Un rapport publié jeudi par le bureau des droits de l’homme de l’Organisation des Nations unies met en garde contre le risque que les actions menées par les autorités israéliennes à Gaza et en Cisjordanie occupée puissent s’apparenter à un nettoyage ethnique. Le document évoque des attaques généralisées, des destructions massives et des transferts forcés de Palestiniens.
Couvrant la période du 1er novembre 2024 au 31 octobre 2025, le rapport estime que l’intensification des frappes, la destruction méthodique de quartiers entiers et les restrictions sur l’aide humanitaire semblent viser une modification durable de la composition démographique de la bande de Gaza.
Le texte fait état de pertes civiles sans précédent, de conditions proches de la famine et de l’effondrement des infrastructures restantes, créant des conditions de vie de plus en plus incompatibles avec la survie des Palestiniens sur place. Au moins 463 Palestiniens, dont 157 enfants, seraient morts de faim en raison des restrictions sur l’acheminement de l’aide.

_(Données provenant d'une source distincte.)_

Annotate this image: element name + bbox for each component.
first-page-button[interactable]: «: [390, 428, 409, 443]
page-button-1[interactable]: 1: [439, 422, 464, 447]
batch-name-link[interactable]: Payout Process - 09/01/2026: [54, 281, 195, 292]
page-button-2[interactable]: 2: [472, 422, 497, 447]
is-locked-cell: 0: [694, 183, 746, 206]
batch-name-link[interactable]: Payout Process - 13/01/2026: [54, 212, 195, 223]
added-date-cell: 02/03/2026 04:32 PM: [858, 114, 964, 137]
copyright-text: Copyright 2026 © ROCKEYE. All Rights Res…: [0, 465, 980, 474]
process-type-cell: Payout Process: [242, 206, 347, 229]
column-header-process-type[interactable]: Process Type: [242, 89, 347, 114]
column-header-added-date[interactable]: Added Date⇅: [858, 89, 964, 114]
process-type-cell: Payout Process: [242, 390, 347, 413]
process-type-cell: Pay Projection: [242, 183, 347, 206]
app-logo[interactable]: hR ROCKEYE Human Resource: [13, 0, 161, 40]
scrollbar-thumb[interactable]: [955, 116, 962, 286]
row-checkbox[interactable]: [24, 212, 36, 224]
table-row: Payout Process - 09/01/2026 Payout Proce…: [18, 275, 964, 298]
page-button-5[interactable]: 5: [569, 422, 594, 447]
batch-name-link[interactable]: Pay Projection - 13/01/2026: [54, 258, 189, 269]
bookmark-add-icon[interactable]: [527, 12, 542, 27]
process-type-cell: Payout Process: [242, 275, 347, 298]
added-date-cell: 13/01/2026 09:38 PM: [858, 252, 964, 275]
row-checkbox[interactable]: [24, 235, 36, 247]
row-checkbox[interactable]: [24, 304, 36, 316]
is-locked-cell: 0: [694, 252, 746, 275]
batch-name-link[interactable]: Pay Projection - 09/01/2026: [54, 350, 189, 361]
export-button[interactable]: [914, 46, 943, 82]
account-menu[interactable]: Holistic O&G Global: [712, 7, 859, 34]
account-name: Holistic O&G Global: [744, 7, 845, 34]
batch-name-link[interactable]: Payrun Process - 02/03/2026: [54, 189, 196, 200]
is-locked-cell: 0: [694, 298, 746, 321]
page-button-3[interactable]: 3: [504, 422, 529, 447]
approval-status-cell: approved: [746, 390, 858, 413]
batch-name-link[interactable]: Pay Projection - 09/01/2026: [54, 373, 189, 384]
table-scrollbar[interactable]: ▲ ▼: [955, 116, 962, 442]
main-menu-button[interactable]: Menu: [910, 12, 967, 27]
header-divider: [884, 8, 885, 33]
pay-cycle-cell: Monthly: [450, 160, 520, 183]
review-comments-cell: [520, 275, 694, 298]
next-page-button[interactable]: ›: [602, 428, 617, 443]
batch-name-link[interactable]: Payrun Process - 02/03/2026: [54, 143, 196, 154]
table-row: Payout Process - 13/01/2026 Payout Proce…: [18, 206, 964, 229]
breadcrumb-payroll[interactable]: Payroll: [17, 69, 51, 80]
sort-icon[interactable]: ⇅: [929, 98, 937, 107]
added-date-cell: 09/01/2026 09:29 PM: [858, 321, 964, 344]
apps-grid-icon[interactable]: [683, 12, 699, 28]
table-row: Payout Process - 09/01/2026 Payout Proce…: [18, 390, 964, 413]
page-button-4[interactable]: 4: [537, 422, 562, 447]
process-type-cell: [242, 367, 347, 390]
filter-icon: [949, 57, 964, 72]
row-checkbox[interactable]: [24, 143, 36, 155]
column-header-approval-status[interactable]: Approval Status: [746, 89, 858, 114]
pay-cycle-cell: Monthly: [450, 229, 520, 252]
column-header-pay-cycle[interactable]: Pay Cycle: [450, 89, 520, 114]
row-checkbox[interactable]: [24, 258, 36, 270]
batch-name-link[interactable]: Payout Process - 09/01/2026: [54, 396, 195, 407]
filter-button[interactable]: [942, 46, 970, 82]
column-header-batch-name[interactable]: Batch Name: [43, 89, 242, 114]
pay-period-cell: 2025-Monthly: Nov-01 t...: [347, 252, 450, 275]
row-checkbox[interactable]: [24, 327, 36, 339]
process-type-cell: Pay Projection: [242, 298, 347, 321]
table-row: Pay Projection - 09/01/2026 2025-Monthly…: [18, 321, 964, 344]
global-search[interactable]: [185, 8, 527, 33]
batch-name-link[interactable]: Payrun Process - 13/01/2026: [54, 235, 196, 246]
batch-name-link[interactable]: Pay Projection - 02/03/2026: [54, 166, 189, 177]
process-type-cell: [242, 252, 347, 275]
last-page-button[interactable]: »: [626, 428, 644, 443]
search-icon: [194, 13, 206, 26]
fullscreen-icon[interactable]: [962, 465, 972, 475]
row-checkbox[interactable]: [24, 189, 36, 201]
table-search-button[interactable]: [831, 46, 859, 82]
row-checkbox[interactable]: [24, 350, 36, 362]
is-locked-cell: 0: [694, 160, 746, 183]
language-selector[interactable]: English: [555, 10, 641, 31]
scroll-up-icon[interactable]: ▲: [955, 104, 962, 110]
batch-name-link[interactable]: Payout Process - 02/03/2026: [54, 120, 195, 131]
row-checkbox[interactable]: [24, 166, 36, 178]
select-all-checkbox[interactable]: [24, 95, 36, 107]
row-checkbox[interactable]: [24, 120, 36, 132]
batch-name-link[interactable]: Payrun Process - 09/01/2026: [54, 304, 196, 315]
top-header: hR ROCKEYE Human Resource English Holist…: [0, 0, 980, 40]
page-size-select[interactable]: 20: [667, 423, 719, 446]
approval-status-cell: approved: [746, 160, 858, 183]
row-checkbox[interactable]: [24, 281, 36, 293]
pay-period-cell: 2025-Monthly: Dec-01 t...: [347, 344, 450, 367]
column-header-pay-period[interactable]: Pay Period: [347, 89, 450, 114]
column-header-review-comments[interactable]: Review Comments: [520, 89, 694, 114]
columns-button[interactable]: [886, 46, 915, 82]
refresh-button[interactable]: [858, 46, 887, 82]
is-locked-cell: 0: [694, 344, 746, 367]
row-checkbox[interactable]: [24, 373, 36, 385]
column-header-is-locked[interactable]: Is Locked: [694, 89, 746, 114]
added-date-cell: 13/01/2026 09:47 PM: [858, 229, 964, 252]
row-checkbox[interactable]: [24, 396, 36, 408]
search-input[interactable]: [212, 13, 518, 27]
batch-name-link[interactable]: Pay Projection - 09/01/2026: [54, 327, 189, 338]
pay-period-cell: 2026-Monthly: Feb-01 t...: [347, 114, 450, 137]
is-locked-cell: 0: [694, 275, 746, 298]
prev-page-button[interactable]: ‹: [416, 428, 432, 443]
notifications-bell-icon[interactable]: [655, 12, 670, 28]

Le rapport soulève également la possibilité que certaines opérations israéliennes aient délibérément visé des civils ou causé des dommages disproportionnés, ce qui pourrait constituer des crimes de guerre.

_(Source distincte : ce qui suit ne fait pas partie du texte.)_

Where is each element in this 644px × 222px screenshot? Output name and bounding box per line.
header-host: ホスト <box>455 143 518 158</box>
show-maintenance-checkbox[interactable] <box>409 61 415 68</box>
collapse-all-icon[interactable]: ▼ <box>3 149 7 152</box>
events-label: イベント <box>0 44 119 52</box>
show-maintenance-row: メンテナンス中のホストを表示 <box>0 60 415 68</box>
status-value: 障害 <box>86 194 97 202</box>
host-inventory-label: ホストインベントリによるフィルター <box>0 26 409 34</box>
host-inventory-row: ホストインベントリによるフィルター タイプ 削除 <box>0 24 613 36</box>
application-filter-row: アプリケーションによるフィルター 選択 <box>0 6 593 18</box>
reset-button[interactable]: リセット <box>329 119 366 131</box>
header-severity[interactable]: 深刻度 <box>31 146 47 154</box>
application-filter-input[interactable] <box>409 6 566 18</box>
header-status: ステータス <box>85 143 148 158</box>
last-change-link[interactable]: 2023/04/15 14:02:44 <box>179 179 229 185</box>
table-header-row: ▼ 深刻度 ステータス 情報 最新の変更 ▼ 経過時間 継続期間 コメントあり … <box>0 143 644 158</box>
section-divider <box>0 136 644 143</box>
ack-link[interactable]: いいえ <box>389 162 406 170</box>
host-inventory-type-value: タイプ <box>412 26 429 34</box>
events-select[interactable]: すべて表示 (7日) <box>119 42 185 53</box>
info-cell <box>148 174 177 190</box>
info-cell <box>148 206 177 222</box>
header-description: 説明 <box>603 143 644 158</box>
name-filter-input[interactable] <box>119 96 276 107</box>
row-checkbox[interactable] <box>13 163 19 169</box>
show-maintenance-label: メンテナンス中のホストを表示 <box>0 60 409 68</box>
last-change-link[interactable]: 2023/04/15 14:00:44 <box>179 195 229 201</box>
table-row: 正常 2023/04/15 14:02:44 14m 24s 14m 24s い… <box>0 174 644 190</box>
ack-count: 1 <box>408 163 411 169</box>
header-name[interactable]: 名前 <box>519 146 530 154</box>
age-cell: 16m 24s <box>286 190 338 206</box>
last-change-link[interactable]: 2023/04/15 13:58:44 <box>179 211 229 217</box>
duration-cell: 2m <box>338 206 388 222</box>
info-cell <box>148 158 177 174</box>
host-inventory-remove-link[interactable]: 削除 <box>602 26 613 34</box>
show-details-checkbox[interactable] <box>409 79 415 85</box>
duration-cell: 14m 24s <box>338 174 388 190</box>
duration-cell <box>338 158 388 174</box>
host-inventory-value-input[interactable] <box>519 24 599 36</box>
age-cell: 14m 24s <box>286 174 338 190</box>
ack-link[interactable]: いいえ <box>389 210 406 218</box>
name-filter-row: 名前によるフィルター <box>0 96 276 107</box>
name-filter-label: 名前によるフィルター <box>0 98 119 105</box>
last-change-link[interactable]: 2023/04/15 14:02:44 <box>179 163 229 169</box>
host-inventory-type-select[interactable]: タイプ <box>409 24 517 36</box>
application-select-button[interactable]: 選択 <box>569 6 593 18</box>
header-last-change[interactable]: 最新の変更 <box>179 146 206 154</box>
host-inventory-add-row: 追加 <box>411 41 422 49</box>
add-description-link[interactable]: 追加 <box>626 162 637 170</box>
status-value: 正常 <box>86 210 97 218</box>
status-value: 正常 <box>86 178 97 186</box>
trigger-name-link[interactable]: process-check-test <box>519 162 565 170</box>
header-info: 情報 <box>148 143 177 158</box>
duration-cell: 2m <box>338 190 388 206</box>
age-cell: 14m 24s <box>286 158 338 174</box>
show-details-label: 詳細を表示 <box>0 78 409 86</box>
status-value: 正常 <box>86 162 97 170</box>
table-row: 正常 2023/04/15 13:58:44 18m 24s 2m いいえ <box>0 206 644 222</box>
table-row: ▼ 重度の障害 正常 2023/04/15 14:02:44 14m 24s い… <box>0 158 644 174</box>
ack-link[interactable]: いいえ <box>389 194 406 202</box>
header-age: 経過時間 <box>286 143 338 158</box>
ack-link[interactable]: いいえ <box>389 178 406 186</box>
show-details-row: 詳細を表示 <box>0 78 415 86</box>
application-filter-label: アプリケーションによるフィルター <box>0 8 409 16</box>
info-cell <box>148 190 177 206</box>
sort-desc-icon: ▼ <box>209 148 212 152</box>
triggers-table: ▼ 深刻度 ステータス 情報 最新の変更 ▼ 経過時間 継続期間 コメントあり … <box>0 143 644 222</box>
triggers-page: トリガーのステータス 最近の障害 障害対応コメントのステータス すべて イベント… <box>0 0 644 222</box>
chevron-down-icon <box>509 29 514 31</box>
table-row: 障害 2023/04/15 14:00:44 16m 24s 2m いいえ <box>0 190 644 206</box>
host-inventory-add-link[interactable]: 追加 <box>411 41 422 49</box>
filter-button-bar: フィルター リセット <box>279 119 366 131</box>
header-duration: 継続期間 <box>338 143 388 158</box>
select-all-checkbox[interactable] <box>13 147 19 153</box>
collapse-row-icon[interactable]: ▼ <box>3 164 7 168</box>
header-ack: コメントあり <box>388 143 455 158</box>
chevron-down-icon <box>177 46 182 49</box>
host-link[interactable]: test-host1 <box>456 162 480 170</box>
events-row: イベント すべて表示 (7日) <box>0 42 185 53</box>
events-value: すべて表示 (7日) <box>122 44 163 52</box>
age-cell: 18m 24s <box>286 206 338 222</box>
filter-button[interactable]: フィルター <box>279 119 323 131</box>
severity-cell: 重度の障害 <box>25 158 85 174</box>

En Cisjordanie occupée, y compris à Jérusalem-Est, il dénonce un recours "systématique" et illégal à la force, des détentions arbitraires, des actes de torture et la démolition à grande échelle de logements palestiniens, décrivant des politiques qui discriminent et dominent systématiquement la population palestinienne.
Le document mentionne aussi la mort de 79 Palestiniens en détention israélienne durant la période étudiée et souligne la vulnérabilité particulière des détenus originaires de Gaza face à la torture et aux mauvais traitements.
Par ailleurs, il indique que le Hamas et d’autres groupes armés ont continué de détenir des otages israéliens et étrangers capturés le 7 octobre 2023, avec des témoignages faisant état de tortures et d’abus.
Le Haut-Commissaire des Nations unies aux droits de l’homme, Volker Türk, a dénoncé un "climat généralisé d’impunité" et appelé les États à suspendre les transferts d’armes susceptibles de favoriser des violations, estimant que la responsabilité judiciaire est essentielle à une paix durable.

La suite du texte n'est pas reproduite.